To do
A verbatim copy of the full data, with no pictures, is the expected answer.

(Stored items)
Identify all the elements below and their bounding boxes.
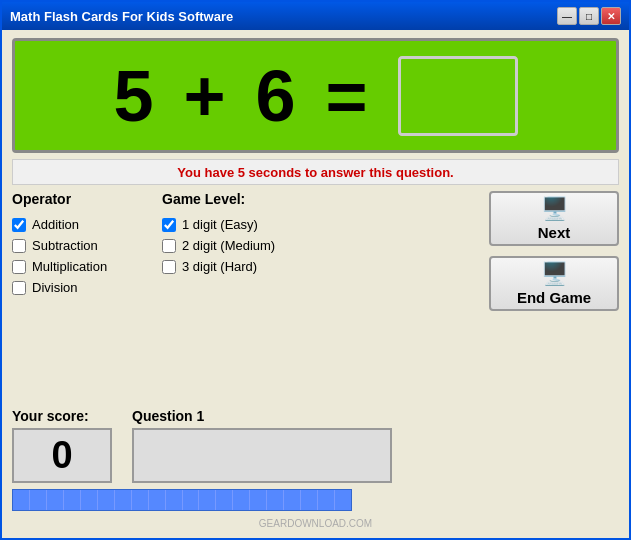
flash-number1: 5 bbox=[113, 60, 153, 132]
answer-box[interactable] bbox=[398, 56, 518, 136]
3digit-checkbox[interactable] bbox=[162, 260, 176, 274]
1digit-label: 1 digit (Easy) bbox=[182, 217, 258, 232]
question-section: Question 1 bbox=[132, 408, 392, 483]
subtraction-checkbox[interactable] bbox=[12, 239, 26, 253]
checkbox-division[interactable]: Division bbox=[12, 280, 152, 295]
question-box bbox=[132, 428, 392, 483]
1digit-checkbox[interactable] bbox=[162, 218, 176, 232]
addition-label: Addition bbox=[32, 217, 79, 232]
2digit-checkbox[interactable] bbox=[162, 239, 176, 253]
flash-number2: 6 bbox=[256, 60, 296, 132]
score-area: Your score: 0 Question 1 bbox=[12, 408, 619, 483]
game-level-section: Game Level: 1 digit (Easy) 2 digit (Medi… bbox=[162, 191, 322, 402]
3digit-label: 3 digit (Hard) bbox=[182, 259, 257, 274]
end-game-icon: 🖥️ bbox=[541, 261, 568, 287]
addition-checkbox[interactable] bbox=[12, 218, 26, 232]
maximize-button[interactable]: □ bbox=[579, 7, 599, 25]
window-controls: — □ ✕ bbox=[557, 7, 621, 25]
game-level-title: Game Level: bbox=[162, 191, 322, 207]
end-game-button[interactable]: 🖥️ End Game bbox=[489, 256, 619, 311]
timer-bar: You have 5 seconds to answer this questi… bbox=[12, 159, 619, 185]
buttons-section: 🖥️ Next 🖥️ End Game bbox=[489, 191, 619, 402]
content-area: 5 + 6 = You have 5 seconds to answer thi… bbox=[2, 30, 629, 538]
division-checkbox[interactable] bbox=[12, 281, 26, 295]
score-box: 0 bbox=[12, 428, 112, 483]
operator-title: Operator bbox=[12, 191, 152, 207]
score-label: Your score: bbox=[12, 408, 112, 424]
subtraction-label: Subtraction bbox=[32, 238, 98, 253]
division-label: Division bbox=[32, 280, 78, 295]
timer-text: You have 5 seconds to answer this questi… bbox=[177, 165, 453, 180]
checkbox-addition[interactable]: Addition bbox=[12, 217, 152, 232]
checkbox-multiplication[interactable]: Multiplication bbox=[12, 259, 152, 274]
checkbox-1digit[interactable]: 1 digit (Easy) bbox=[162, 217, 322, 232]
title-bar: Math Flash Cards For Kids Software — □ ✕ bbox=[2, 2, 629, 30]
close-button[interactable]: ✕ bbox=[601, 7, 621, 25]
multiplication-label: Multiplication bbox=[32, 259, 107, 274]
controls-area: Operator Addition Subtraction Multiplica… bbox=[12, 191, 619, 402]
minimize-button[interactable]: — bbox=[557, 7, 577, 25]
checkbox-subtraction[interactable]: Subtraction bbox=[12, 238, 152, 253]
question-label: Question 1 bbox=[132, 408, 392, 424]
watermark: GEARDOWNLOAD.COM bbox=[12, 517, 619, 530]
window-title: Math Flash Cards For Kids Software bbox=[10, 9, 233, 24]
flash-card: 5 + 6 = bbox=[12, 38, 619, 153]
progress-bar-container bbox=[12, 489, 619, 511]
app-window: Math Flash Cards For Kids Software — □ ✕… bbox=[0, 0, 631, 540]
score-section: Your score: 0 bbox=[12, 408, 112, 483]
operator-section: Operator Addition Subtraction Multiplica… bbox=[12, 191, 152, 402]
checkbox-2digit[interactable]: 2 digit (Medium) bbox=[162, 238, 322, 253]
flash-equals: = bbox=[326, 60, 368, 132]
checkbox-3digit[interactable]: 3 digit (Hard) bbox=[162, 259, 322, 274]
score-value: 0 bbox=[51, 434, 72, 477]
next-label: Next bbox=[538, 224, 571, 241]
multiplication-checkbox[interactable] bbox=[12, 260, 26, 274]
progress-bar bbox=[12, 489, 352, 511]
flash-operator: + bbox=[183, 60, 225, 132]
next-icon: 🖥️ bbox=[541, 196, 568, 222]
next-button[interactable]: 🖥️ Next bbox=[489, 191, 619, 246]
end-game-label: End Game bbox=[517, 289, 591, 306]
2digit-label: 2 digit (Medium) bbox=[182, 238, 275, 253]
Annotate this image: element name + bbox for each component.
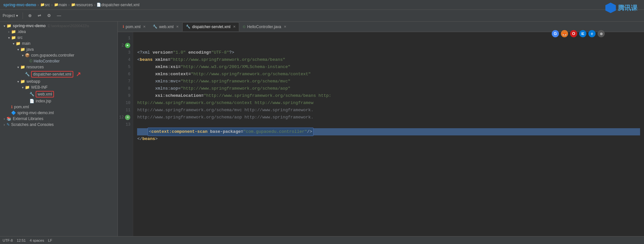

Task output
Identify all the elements below and their bounding boxes.
flash-number1: 5 bbox=[113, 60, 153, 132]
answer-box[interactable] bbox=[398, 56, 518, 136]
3digit-checkbox[interactable] bbox=[162, 260, 176, 274]
1digit-label: 1 digit (Easy) bbox=[182, 217, 258, 232]
question-section: Question 1 bbox=[132, 408, 392, 483]
subtraction-checkbox[interactable] bbox=[12, 239, 26, 253]
checkbox-division[interactable]: Division bbox=[12, 280, 152, 295]
question-box bbox=[132, 428, 392, 483]
1digit-checkbox[interactable] bbox=[162, 218, 176, 232]
addition-label: Addition bbox=[32, 217, 79, 232]
2digit-checkbox[interactable] bbox=[162, 239, 176, 253]
flash-number2: 6 bbox=[256, 60, 296, 132]
score-area: Your score: 0 Question 1 bbox=[12, 408, 619, 483]
game-level-section: Game Level: 1 digit (Easy) 2 digit (Medi… bbox=[162, 191, 322, 402]
3digit-label: 3 digit (Hard) bbox=[182, 259, 257, 274]
end-game-icon: 🖥️ bbox=[541, 261, 568, 287]
addition-checkbox[interactable] bbox=[12, 218, 26, 232]
maximize-button[interactable]: □ bbox=[579, 7, 599, 25]
window-controls: — □ ✕ bbox=[557, 7, 621, 25]
game-level-title: Game Level: bbox=[162, 191, 322, 207]
end-game-button[interactable]: 🖥️ End Game bbox=[489, 256, 619, 311]
timer-bar: You have 5 seconds to answer this questi… bbox=[12, 159, 619, 185]
buttons-section: 🖥️ Next 🖥️ End Game bbox=[489, 191, 619, 402]
content-area: 5 + 6 = You have 5 seconds to answer thi… bbox=[2, 30, 629, 538]
division-checkbox[interactable] bbox=[12, 281, 26, 295]
score-box: 0 bbox=[12, 428, 112, 483]
operator-title: Operator bbox=[12, 191, 152, 207]
score-label: Your score: bbox=[12, 408, 112, 424]
subtraction-label: Subtraction bbox=[32, 238, 98, 253]
division-label: Division bbox=[32, 280, 78, 295]
timer-text: You have 5 seconds to answer this questi… bbox=[177, 165, 453, 180]
checkbox-addition[interactable]: Addition bbox=[12, 217, 152, 232]
checkbox-multiplication[interactable]: Multiplication bbox=[12, 259, 152, 274]
checkbox-1digit[interactable]: 1 digit (Easy) bbox=[162, 217, 322, 232]
title-bar: Math Flash Cards For Kids Software — □ ✕ bbox=[2, 2, 629, 30]
close-button[interactable]: ✕ bbox=[601, 7, 621, 25]
multiplication-label: Multiplication bbox=[32, 259, 107, 274]
controls-area: Operator Addition Subtraction Multiplica… bbox=[12, 191, 619, 402]
minimize-button[interactable]: — bbox=[557, 7, 577, 25]
checkbox-subtraction[interactable]: Subtraction bbox=[12, 238, 152, 253]
question-label: Question 1 bbox=[132, 408, 392, 424]
watermark: GEARDOWNLOAD.COM bbox=[12, 517, 619, 530]
window-title: Math Flash Cards For Kids Software bbox=[10, 9, 233, 24]
flash-card: 5 + 6 = bbox=[12, 38, 619, 153]
progress-bar-container bbox=[12, 489, 619, 511]
app-window: Math Flash Cards For Kids Software — □ ✕… bbox=[0, 0, 631, 540]
score-section: Your score: 0 bbox=[12, 408, 112, 483]
operator-section: Operator Addition Subtraction Multiplica… bbox=[12, 191, 152, 402]
checkbox-2digit[interactable]: 2 digit (Medium) bbox=[162, 238, 322, 253]
flash-equals: = bbox=[326, 60, 368, 132]
checkbox-3digit[interactable]: 3 digit (Hard) bbox=[162, 259, 322, 274]
score-value: 0 bbox=[51, 434, 72, 477]
next-label: Next bbox=[538, 224, 571, 241]
multiplication-checkbox[interactable] bbox=[12, 260, 26, 274]
progress-bar bbox=[12, 489, 352, 511]
flash-operator: + bbox=[183, 60, 225, 132]
next-icon: 🖥️ bbox=[541, 196, 568, 222]
next-button[interactable]: 🖥️ Next bbox=[489, 191, 619, 246]
end-game-label: End Game bbox=[517, 289, 591, 306]
2digit-label: 2 digit (Medium) bbox=[182, 238, 275, 253]
Annotate this image: element name + bbox for each component.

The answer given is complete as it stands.